Records from a data collection:
####################

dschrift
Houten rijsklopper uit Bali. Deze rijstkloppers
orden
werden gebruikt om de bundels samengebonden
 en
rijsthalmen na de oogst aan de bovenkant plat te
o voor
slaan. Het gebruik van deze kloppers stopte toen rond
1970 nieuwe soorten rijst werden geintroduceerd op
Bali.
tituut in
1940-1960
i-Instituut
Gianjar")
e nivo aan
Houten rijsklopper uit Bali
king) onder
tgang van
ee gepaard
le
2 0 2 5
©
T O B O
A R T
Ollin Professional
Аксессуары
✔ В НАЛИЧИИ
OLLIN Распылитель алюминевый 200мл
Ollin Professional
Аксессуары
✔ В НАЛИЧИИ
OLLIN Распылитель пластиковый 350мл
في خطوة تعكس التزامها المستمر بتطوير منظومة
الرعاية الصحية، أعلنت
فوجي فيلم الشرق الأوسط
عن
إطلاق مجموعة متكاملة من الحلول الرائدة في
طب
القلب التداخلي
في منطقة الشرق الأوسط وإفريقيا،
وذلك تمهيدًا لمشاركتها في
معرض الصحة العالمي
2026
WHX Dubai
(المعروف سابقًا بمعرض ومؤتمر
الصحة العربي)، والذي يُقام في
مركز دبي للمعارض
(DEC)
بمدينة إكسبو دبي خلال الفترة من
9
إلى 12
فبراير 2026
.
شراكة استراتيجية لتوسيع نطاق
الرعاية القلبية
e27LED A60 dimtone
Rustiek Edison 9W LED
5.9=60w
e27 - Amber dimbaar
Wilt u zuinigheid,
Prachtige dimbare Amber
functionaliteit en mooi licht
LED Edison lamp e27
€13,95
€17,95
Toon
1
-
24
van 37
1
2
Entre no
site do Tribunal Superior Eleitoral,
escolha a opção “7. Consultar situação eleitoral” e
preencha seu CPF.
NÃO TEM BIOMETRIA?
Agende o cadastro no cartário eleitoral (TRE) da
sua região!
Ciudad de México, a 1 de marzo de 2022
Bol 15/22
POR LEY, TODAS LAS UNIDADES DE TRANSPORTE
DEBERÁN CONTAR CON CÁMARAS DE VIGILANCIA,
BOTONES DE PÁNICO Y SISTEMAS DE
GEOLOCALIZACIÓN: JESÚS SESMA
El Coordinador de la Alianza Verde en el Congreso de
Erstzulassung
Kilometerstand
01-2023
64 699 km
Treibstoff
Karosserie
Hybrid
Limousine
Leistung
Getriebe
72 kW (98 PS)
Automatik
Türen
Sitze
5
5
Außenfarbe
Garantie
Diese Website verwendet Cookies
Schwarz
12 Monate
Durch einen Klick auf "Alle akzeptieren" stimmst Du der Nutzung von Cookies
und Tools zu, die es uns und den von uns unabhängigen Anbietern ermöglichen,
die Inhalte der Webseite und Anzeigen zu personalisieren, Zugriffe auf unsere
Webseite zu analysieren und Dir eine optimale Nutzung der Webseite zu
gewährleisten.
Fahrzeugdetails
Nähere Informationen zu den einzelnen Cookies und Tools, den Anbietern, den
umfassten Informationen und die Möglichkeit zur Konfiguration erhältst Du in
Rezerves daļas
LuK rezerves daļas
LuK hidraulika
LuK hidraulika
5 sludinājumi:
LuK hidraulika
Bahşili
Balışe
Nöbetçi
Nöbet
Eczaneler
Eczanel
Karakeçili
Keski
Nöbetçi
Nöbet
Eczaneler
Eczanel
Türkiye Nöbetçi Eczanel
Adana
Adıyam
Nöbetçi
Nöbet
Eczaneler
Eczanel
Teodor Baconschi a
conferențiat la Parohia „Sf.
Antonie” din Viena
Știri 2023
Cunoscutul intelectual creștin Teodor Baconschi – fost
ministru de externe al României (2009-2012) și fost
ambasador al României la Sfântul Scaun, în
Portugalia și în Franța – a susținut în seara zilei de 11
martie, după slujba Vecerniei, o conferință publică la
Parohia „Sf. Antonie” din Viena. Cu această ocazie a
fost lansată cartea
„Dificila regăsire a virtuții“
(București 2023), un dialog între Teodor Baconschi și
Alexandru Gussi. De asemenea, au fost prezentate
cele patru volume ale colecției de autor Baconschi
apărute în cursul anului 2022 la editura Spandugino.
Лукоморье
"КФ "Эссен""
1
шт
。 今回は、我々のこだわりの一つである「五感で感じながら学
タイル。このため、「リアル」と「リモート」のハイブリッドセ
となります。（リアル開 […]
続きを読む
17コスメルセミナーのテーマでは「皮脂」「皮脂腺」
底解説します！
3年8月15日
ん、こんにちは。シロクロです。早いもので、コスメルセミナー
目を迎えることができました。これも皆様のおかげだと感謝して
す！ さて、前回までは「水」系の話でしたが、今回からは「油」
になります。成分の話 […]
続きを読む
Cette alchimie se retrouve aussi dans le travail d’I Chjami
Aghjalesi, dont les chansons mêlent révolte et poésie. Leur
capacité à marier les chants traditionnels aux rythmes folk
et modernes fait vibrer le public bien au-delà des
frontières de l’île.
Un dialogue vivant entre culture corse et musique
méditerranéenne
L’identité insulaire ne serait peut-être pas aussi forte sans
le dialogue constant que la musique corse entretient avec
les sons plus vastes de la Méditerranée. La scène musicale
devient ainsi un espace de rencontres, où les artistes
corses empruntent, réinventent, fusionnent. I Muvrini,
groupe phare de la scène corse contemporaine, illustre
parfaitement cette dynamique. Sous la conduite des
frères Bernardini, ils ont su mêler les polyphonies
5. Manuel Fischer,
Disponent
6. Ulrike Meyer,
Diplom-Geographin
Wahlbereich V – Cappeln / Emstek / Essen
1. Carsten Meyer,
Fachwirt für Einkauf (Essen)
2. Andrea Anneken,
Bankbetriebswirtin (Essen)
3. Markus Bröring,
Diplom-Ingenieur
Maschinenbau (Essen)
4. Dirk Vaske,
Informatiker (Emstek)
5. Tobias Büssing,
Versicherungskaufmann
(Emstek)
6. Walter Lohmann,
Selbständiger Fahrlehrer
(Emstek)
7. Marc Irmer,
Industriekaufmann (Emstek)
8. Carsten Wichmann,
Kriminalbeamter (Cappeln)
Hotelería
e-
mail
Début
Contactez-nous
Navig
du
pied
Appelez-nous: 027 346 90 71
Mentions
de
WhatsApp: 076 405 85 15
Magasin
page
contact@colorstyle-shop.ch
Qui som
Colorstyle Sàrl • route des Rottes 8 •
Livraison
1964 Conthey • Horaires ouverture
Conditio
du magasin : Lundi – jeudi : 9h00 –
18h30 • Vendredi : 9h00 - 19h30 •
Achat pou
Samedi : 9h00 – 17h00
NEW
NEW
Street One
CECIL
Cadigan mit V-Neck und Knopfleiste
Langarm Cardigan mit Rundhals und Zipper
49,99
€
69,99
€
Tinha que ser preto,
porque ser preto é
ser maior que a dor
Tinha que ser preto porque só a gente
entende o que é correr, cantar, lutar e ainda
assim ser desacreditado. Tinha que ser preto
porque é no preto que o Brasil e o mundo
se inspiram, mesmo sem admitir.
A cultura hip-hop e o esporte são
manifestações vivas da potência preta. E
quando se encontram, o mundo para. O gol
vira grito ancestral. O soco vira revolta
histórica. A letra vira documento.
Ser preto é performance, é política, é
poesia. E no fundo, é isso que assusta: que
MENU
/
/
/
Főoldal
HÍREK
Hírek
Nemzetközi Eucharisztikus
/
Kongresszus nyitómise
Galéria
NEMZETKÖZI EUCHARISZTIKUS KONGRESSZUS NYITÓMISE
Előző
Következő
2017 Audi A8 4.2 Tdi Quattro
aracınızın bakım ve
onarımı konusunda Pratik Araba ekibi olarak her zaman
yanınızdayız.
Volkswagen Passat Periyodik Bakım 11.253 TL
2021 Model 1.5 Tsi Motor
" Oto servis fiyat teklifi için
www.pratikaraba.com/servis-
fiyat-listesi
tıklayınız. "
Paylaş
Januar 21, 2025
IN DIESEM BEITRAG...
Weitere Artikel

####################

(HOW TO COMPLETE THIS TASK)
Only the last part of the entries above is needed: please copy the line with "A cultura hip-hop e o esporte são" and each line after it exactly.

(ANSWER SPACE)
A cultura hip-hop e o esporte são
manifestações vivas da potência preta. E
quando se encontram, o mundo para. O gol
vira grito ancestral. O soco vira revolta
histórica. A letra vira documento.
Ser preto é performance, é política, é
poesia. E no fundo, é isso que assusta: que
MENU
/
/
/
Főoldal
HÍREK
Hírek
Nemzetközi Eucharisztikus
/
Kongresszus nyitómise
Galéria
NEMZETKÖZI EUCHARISZTIKUS KONGRESSZUS NYITÓMISE
Előző
Következő
2017 Audi A8 4.2 Tdi Quattro
aracınızın bakım ve
onarımı konusunda Pratik Araba ekibi olarak her zaman
yanınızdayız.
Volkswagen Passat Periyodik Bakım 11.253 TL
2021 Model 1.5 Tsi Motor
" Oto servis fiyat teklifi için
www.pratikaraba.com/servis-
fiyat-listesi
tıklayınız. "
Paylaş
Januar 21, 2025
IN DIESEM BEITRAG...
Weitere Artikel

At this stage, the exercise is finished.